= New England Enzyme Center =

Biochemical resource center

The New England Enzyme Center (NEEC) was created at the Tufts University School of Medicine in Boston, Massachusetts in 1964 as a federally supported biochemical resource center.

==History==

According to Doogab Yi, by the late 1970s NEEC had been transformed into "several commercial biotech companies."

Roscoe O. Brady and his colleagues at National Institutes of Health (NIH) were almost ready for a clinical trial for an enzyme replacement therapy for Gaucher's disease that they had been working on for over a decade. They could not purify the enzyme in large enough quantities.

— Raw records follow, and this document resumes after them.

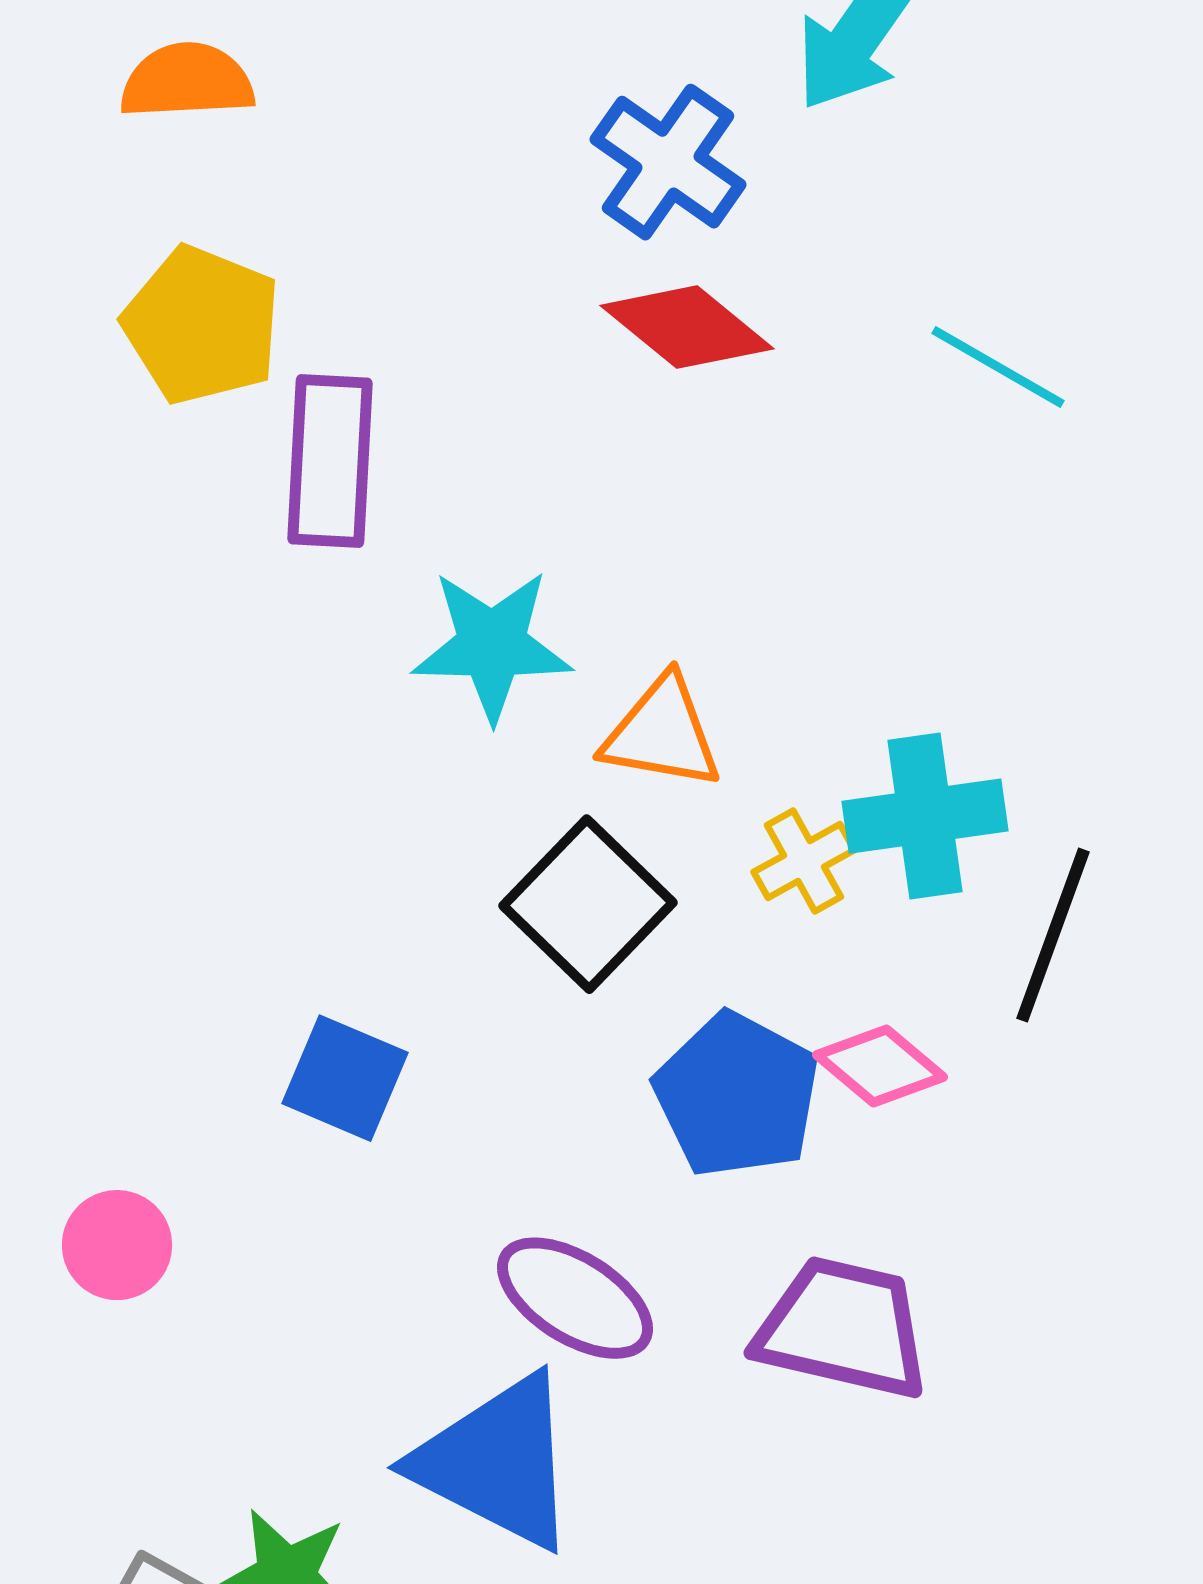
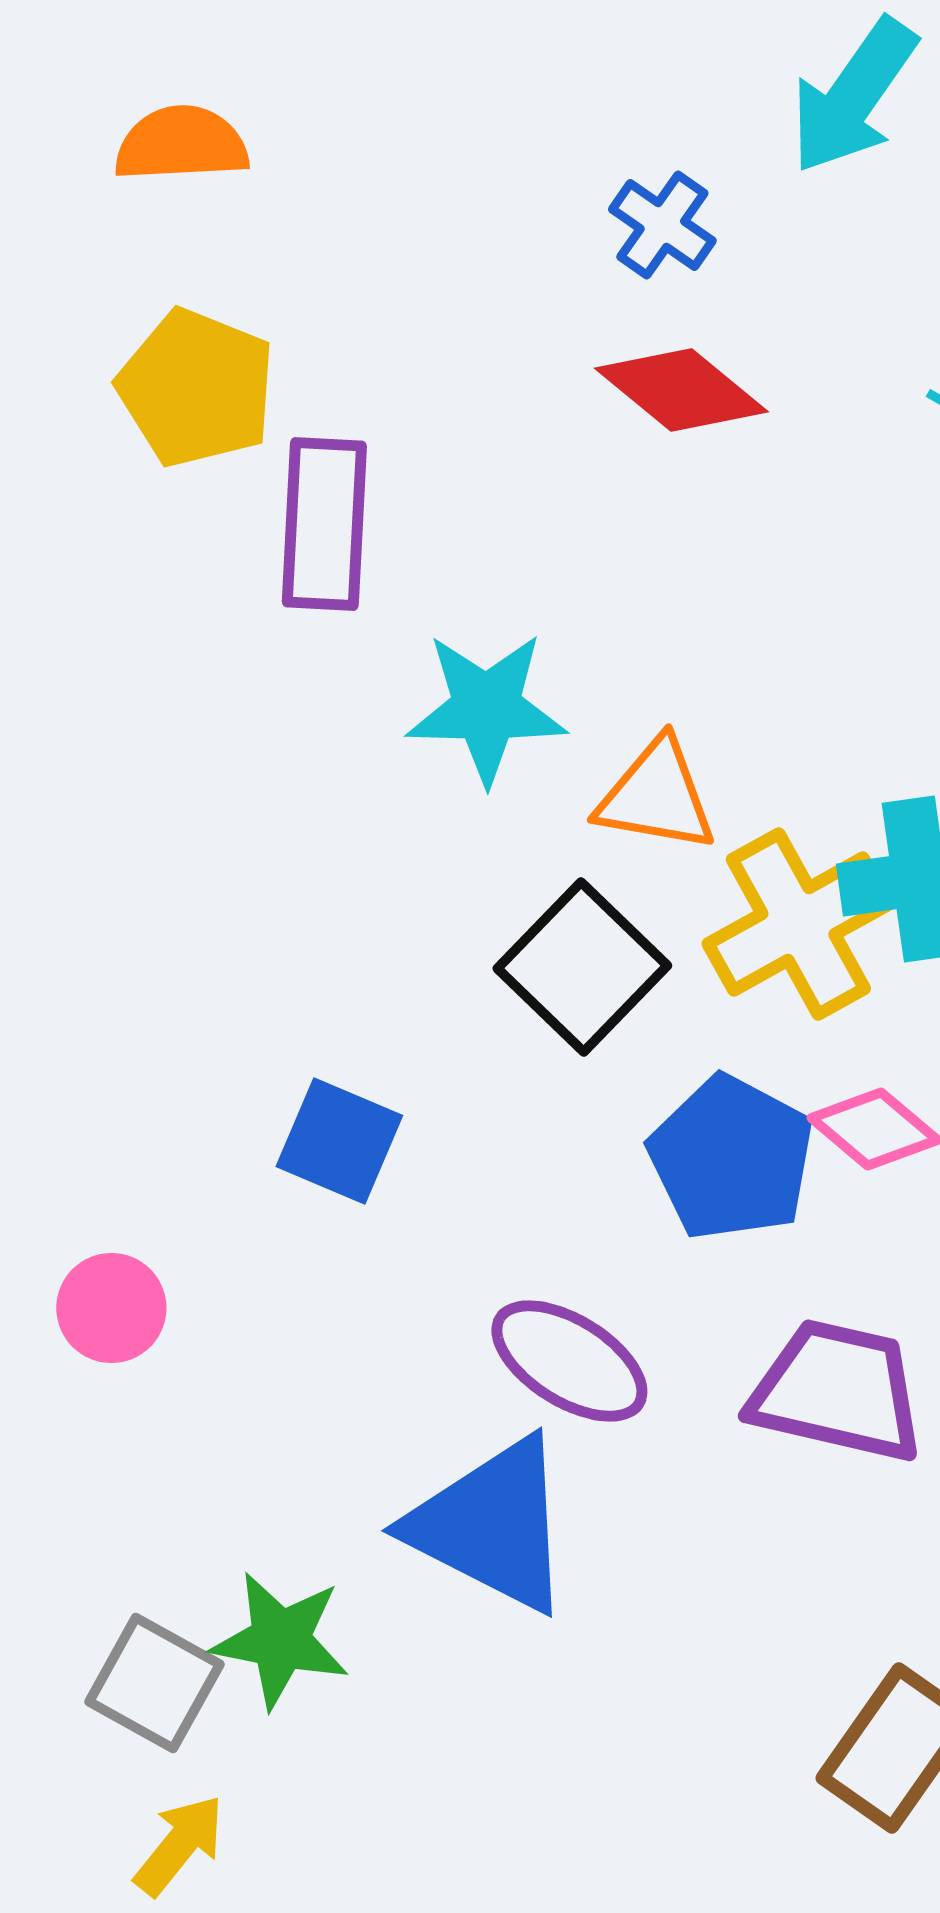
blue cross: (668, 162) -> (662, 225), size x0.7
yellow cross: (804, 861) -> (798, 924), size x1.8

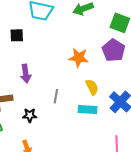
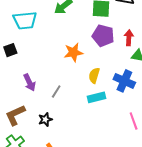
yellow semicircle: (92, 87) -> (94, 75), turned -119
gray line: (56, 96) -> (56, 91), moved, turned 40

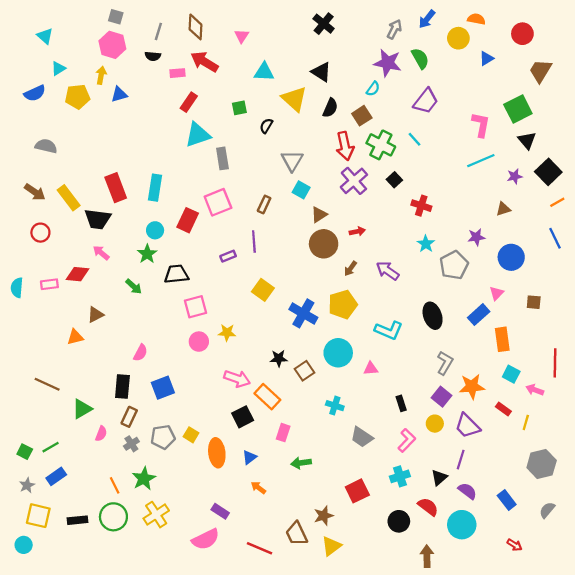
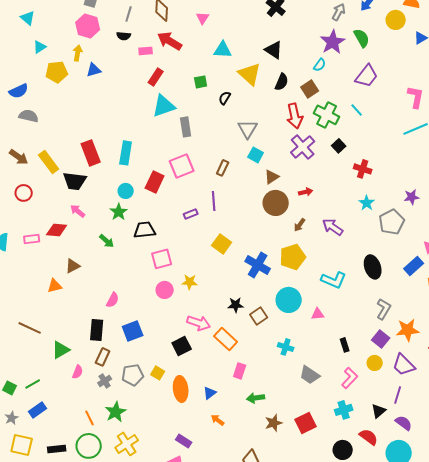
purple star: (388, 63) -> (333, 42), turned 30
blue semicircle: (35, 93) -> (19, 91), moved
black square: (243, 417) -> (182, 346), moved
brown star: (324, 516) -> (274, 423), moved

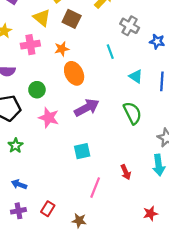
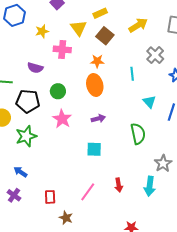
orange star: (62, 49) -> (97, 61), moved
purple arrow: (87, 108) -> (98, 119), size x0.6
green star: (16, 145) -> (26, 136), size x1.5
cyan square: (82, 151) -> (94, 149), moved
red rectangle: (48, 209) -> (50, 197), moved, turned -48
purple cross: (18, 211) -> (14, 195), turned 32

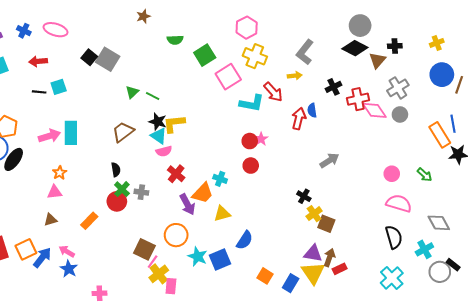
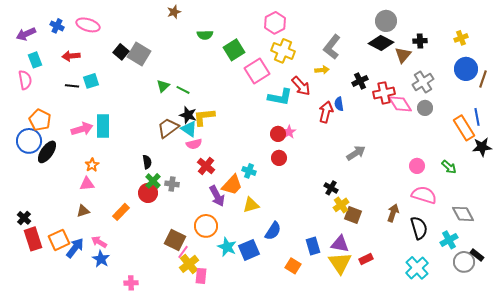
brown trapezoid: (123, 132) -> (168, 128), moved
brown arrow: (329, 258) -> (393, 213), moved
blue rectangle: (291, 283) -> (313, 246), moved, turned -48

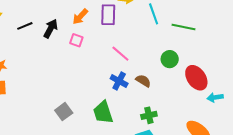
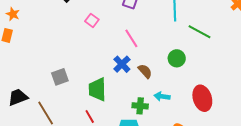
pink square: (76, 40) -> (92, 20), moved
red ellipse: (196, 78) -> (202, 98), moved
cyan arrow: (215, 97) -> (162, 96), moved

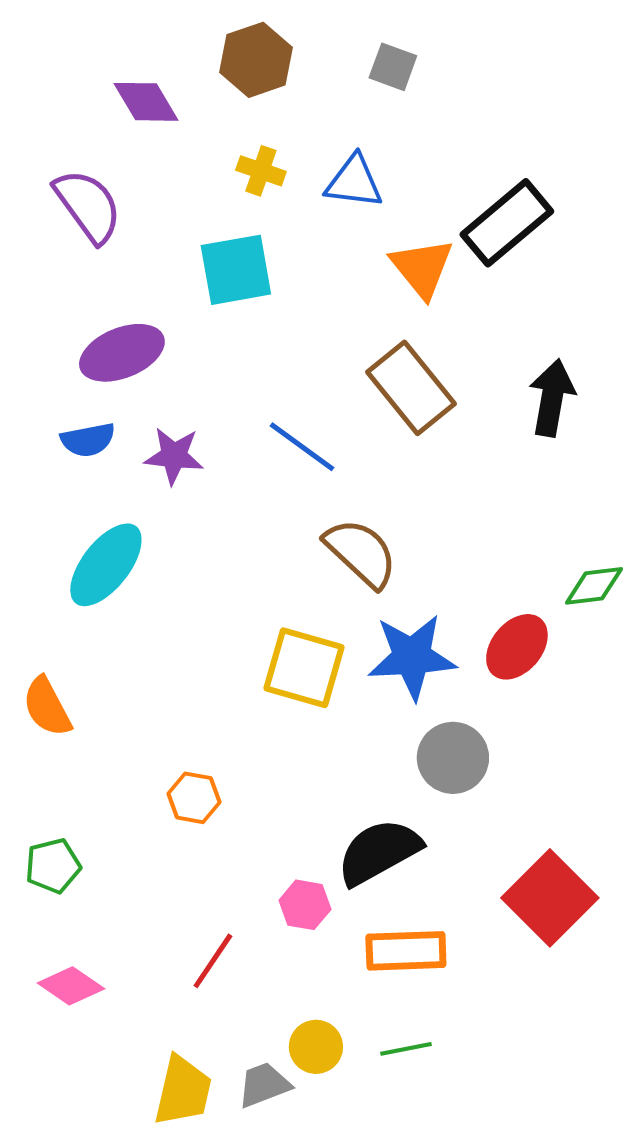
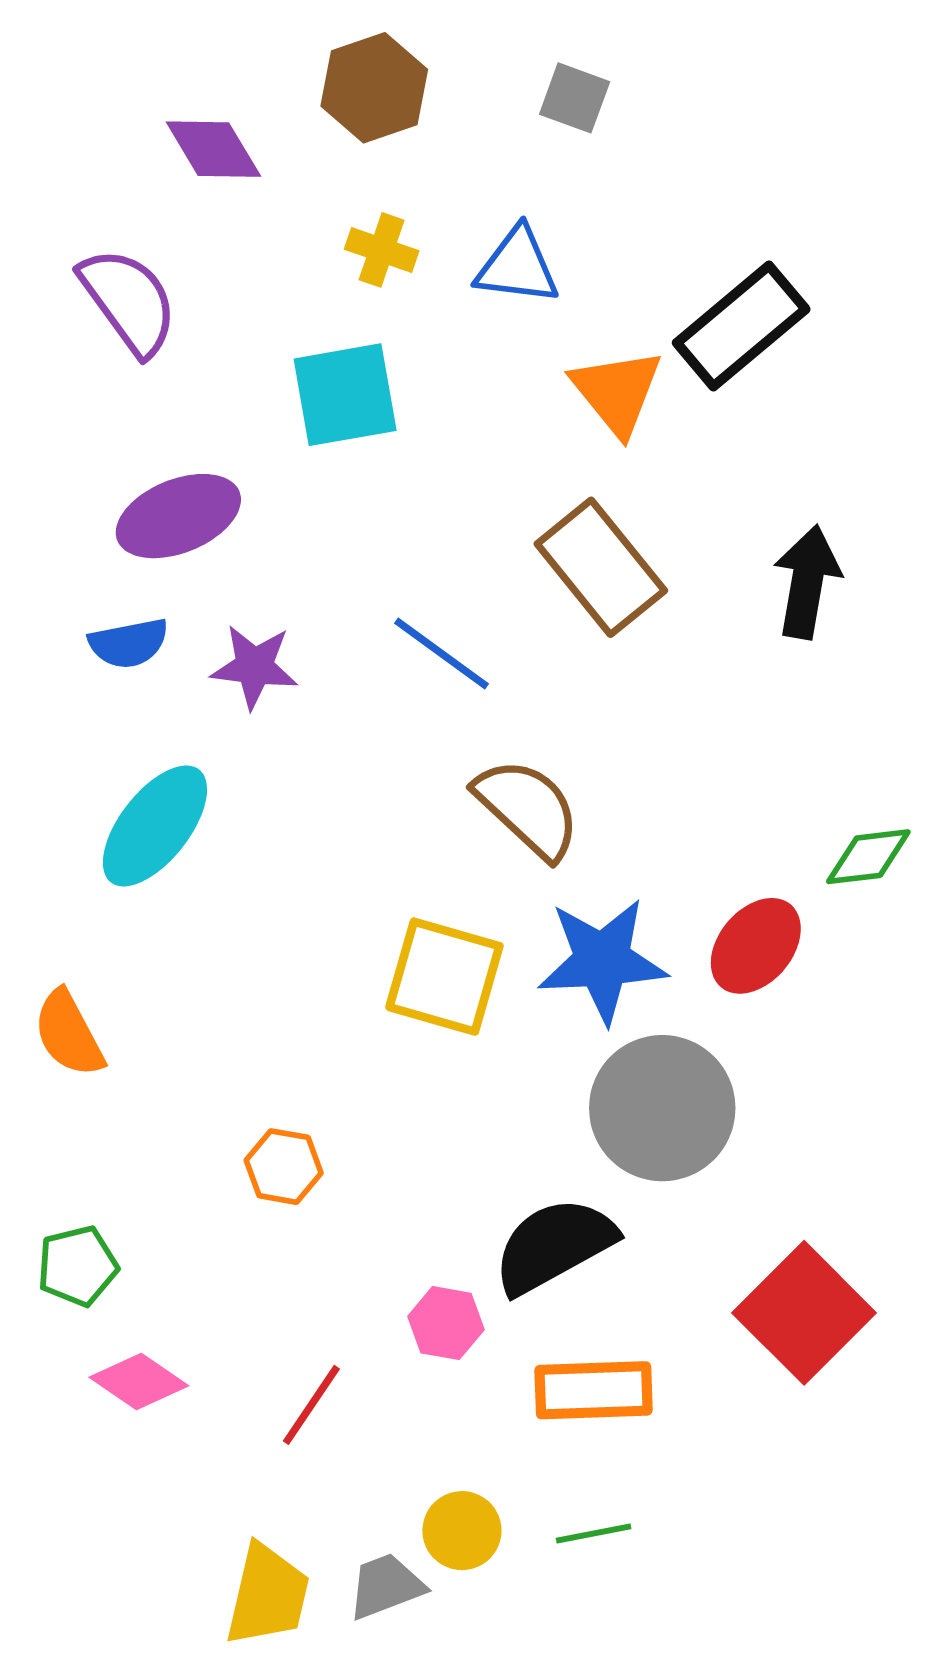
gray circle: (453, 758) -> (662, 1108), size x1.4
pink diamond: (71, 986) -> (139, 1382), moved

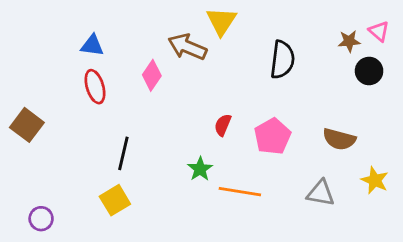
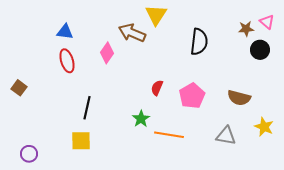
brown square: (27, 125) -> (19, 88), size x0.7
yellow square: (115, 200) -> (81, 141), turned 30

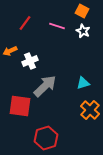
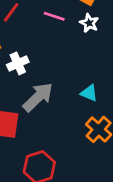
cyan triangle: (83, 83) -> (89, 93), turned 40

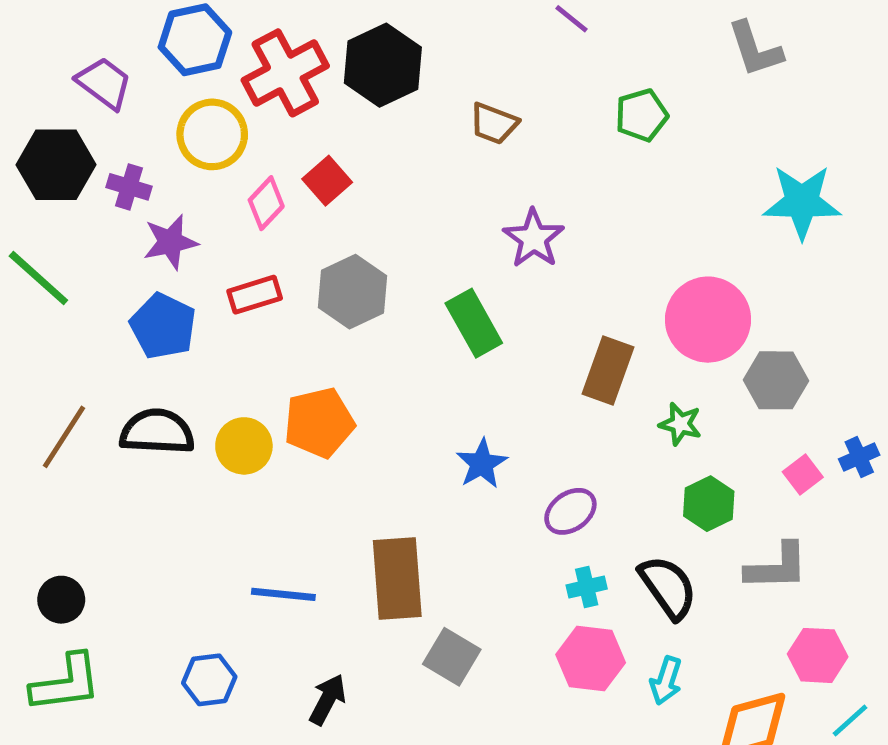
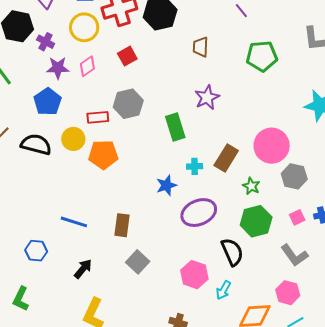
green pentagon: (642, 115) -> (262, 56), size x1.4
brown trapezoid: (494, 123) -> (201, 47), turned 60
pink diamond: (266, 203) -> (87, 66), moved
red rectangle: (255, 295) -> (98, 117), moved
yellow circle: (244, 446) -> (73, 139), moved
green hexagon: (709, 504) -> (256, 221), size x1.4
purple ellipse: (570, 511) -> (199, 213), size x1.6
gray L-shape: (777, 567) -> (294, 255), moved, turned 44
brown rectangle: (397, 578) -> (122, 225), size x0.7
cyan cross: (587, 587) -> (195, 166), moved

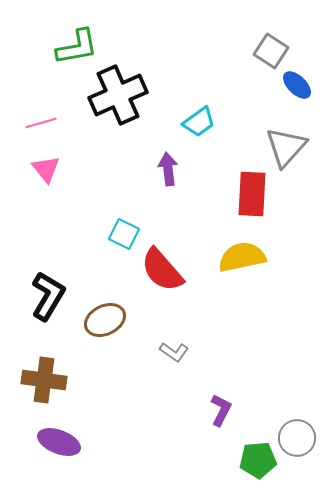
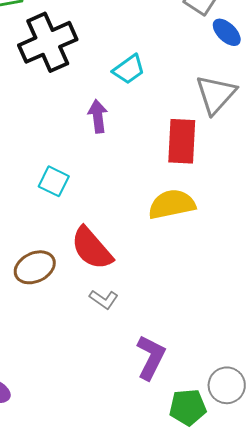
red semicircle: (162, 270) -> (92, 248), moved
purple L-shape: (221, 410) -> (151, 357), size x1.4

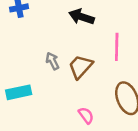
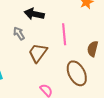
gray arrow: (53, 61) -> (19, 33), moved

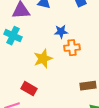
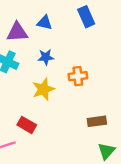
blue star: (61, 32) -> (46, 57), moved

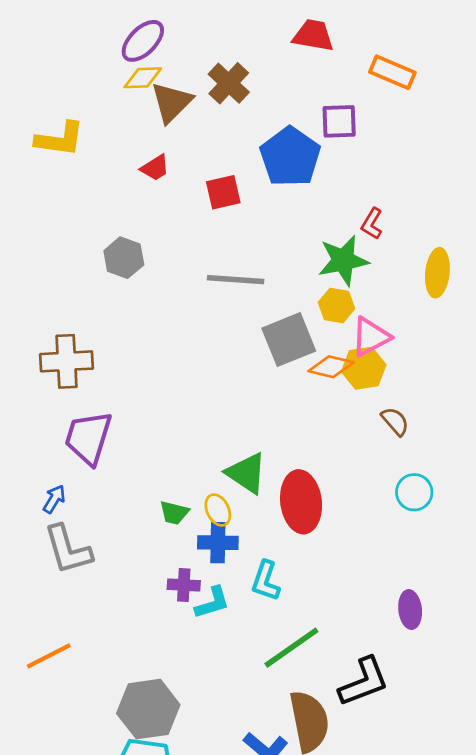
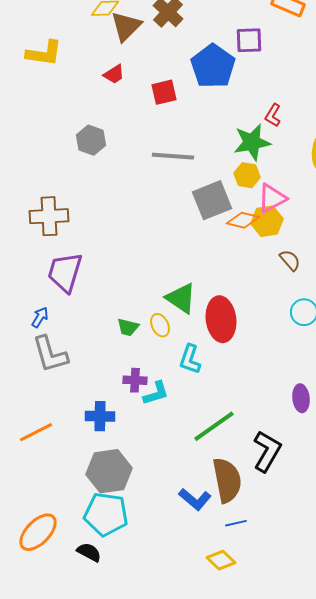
blue cross: (218, 543) -> (100, 416), moved
cyan L-shape: (266, 581) -> (190, 359), moved
black L-shape: (364, 682) -> (267, 451), turned -39

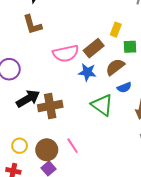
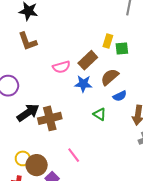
green square: (130, 47) -> (122, 49), moved
pink semicircle: (66, 53) -> (61, 67), size x0.7
green triangle: (102, 105) -> (100, 114), size x0.6
brown circle: (47, 150) -> (37, 165), moved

"They contracted with Henry Blair, who had worked at NIH with Brady but left to form the New England Enzyme Center at Tufts University Medical School in Boston. Supported solely by contracts from Brady's lab, Blair set up a lab for large-scale purification and began collecting fresh placentas. In 1981, with NIH getting ready to move into larger clinical trials and biotechnology fever exploding around him, Blair privatized his venture. He launched Genzyme, with the NIH as its major source of revenue."
— Goozne 2005:44

Blair had started his career in the biotechnology industry working as a technician at Tufts medical school. In 1978 Henry E. Blair, from the NEEC and a team of researchers including Peter G. Pentchev, Roscoe O. Brady, Daniel E. Britton and Susan H. Sorrell from the National Institutes of Health co-authored a paper in the PNAS isolating and comparing enzymes in search of a treatment for Gaucher disease.

In 1981 venture capitalist Sheridan Snyder, Henry Blair and George M. Whitesides created the start-up Genzyme and continued to produce the enzymes for the NIH. Genzyme's first office was an old clothing warehouse adjacent to Tufts Medical School.